NB--- That can work as long as there is enough length in your cable between the trap and channel post and you can get the channel at least 4-6 inches in the dirt/mud. I picket horses with a 12 inch hole in the ground and a couple big rocks smashed down on top of the knot on the end of the rope when I'm out on the trail over night. The length of the rope is important. I use at least 30 feet. Same principle as your deadman.

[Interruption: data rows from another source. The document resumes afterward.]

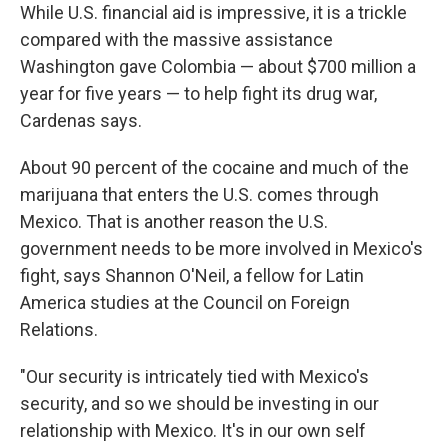
While U.S. financial aid is impressive, it is a trickle
compared with the massive assistance
Washington gave Colombia — about $700 million a
year for five years — to help fight its drug war,
Cardenas says.
About 90 percent of the cocaine and much of the
marijuana that enters the U.S. comes through
Mexico. That is another reason the U.S.
government needs to be more involved in Mexico's
fight, says Shannon O'Neil, a fellow for Latin
America studies at the Council on Foreign
Relations.
"Our security is intricately tied with Mexico's
security, and so we should be investing in our
relationship with Mexico. It's in our own self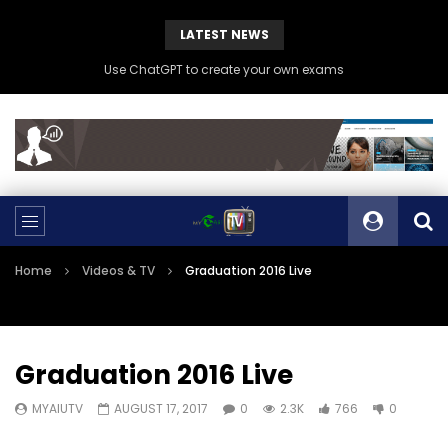
LATEST NEWS
Use ChatGPT to create your own exams
Home
Videos & TV
Graduation 2016 Live
Graduation 2016 Live
MYAIUTV
AUGUST 17, 2017
0
2.3K
766
0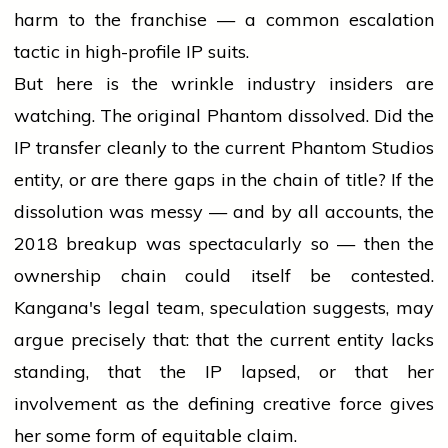
harm to the franchise — a common escalation
tactic in high-profile IP suits.
But here is the wrinkle industry insiders are
watching. The original Phantom dissolved. Did the
IP transfer cleanly to the current Phantom Studios
entity, or are there gaps in the chain of title? If the
dissolution was messy — and by all accounts, the
2018 breakup was spectacularly so — then the
ownership chain could itself be contested.
Kangana's legal team, speculation suggests, may
argue precisely that: that the current entity lacks
standing, that the IP lapsed, or that her
involvement as the defining creative force gives
her some form of equitable claim.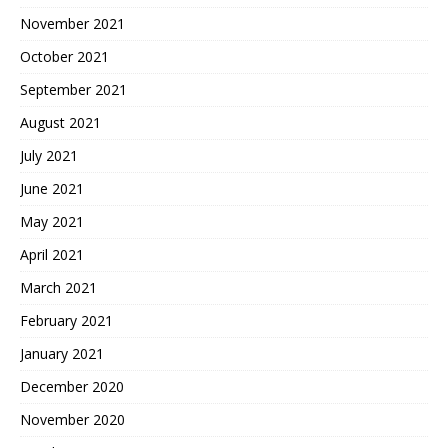
November 2021
October 2021
September 2021
August 2021
July 2021
June 2021
May 2021
April 2021
March 2021
February 2021
January 2021
December 2020
November 2020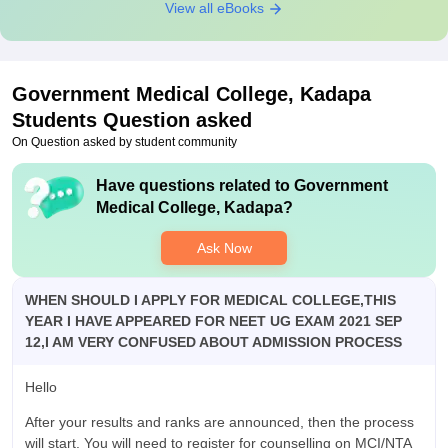
View all eBooks
Government Medical College, Kadapa
Students Question asked
On Question asked by student community
Have questions related to
Government
Medical College, Kadapa
?
Ask Now
WHEN SHOULD I APPLY FOR MEDICAL COLLEGE,THIS
YEAR I HAVE APPEARED FOR NEET UG EXAM 2021 SEP
12,I AM VERY CONFUSED ABOUT ADMISSION PROCESS
Hello
After your results and ranks are announced, then the process
will start. You will need to register for counselling on MCI/NTA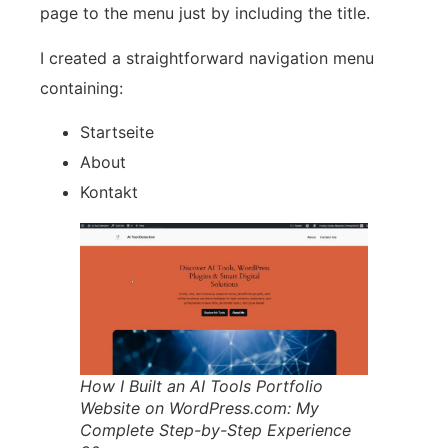
page to the menu just by including the title.
I created a straightforward navigation menu
containing:
Startseite
About
Kontakt
How I Built an AI Tools Portfolio
Website on WordPress.com: My
Complete Step-by-Step Experience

By the way--- I'd never use a drag on a trap for raccoon--- they can have quite a bit of pull. If I cant make the set where I can get a stake or wire in--- I find another place for the set.

awprint: awprint:


----------



## hassell (Feb 9, 2010)

catcapper said:


> Hey--- Eric doesn't screw around when he gets to lay'in steel. Wonder how far a cat could actually drag that thing.LOL.
> 
> That is a nice hook--- I kinda like the design.
> 
> ...


 Good reply Cat.


----------



## jimmy shutt (Jun 2, 2013)

Eric are they the saber tooth drags.....nice set up thanks for the picture.


----------



## jimmy shutt (Jun 2, 2013)

Natty, I haven't set steel in 30 years but have been an online trapper for a good year now.......it seems the craze, drags on dog proofs now. Cool idea for sure Minnesota Trap Products has those sabertooth drags 6 bucks for the 2lb one. Your idea should work fine and much more cost effective.

Was thinking of trying it when I do get to set in PA. But! the Cat has spoken....anything you guy's say on this site I take as experience x infinity speaking.

Cat, is it plain unnecessary to have drags on the raccoon traps as in more time spent searching and/or the raccoon has such a pull he could get a better advantage from dragging along creating a situation.

Make note to self; seems these videos are just a gimmick to sell more product?

Good luck Natty


----------



## hassell (Feb 9, 2010)

jimmy shutt said:


> Natty, I haven't set steel in 30 years but have been an online trapper for a good year now.......it seems the craze, drags on dog proofs now. Cool idea for sure Minnesota Trap Products has those sabertooth drags 6 bucks for the 2lb one. Your idea should work fine and much more cost effective.
> 
> Was thinking of trying it when I do get to set in PA. But! the Cat has spoken....anything you guy's say on this site I take as experience x infinity speaking.
> 
> ...


 Those raccoons are tough, haven't trapped them but know that they can drag a 20 lb pail of cat food across the yard.


----------



## azpredatorhunter (Jul 24, 2012)

LMAO Hassell... don't pee your self but I put a lock on it to, if people are around. Thanx Cat, you never know when a $1000 bobcat might step in it... Jimmy, yes it is a freedom brand saber tooth drag 2.65lbs. With 10' of chain... Natty like Cat said he would never use a drag for raccoon. You might be better off using disposable stakes...


----------



## jimmy shutt (Jun 2, 2013)

that's a big raccoon Mr. Hassell. must be some good cat food.


----------



## hassell (Feb 9, 2010)

jimmy shutt said:


> that's a big raccoon Mr. Hassell. must be some good cat food.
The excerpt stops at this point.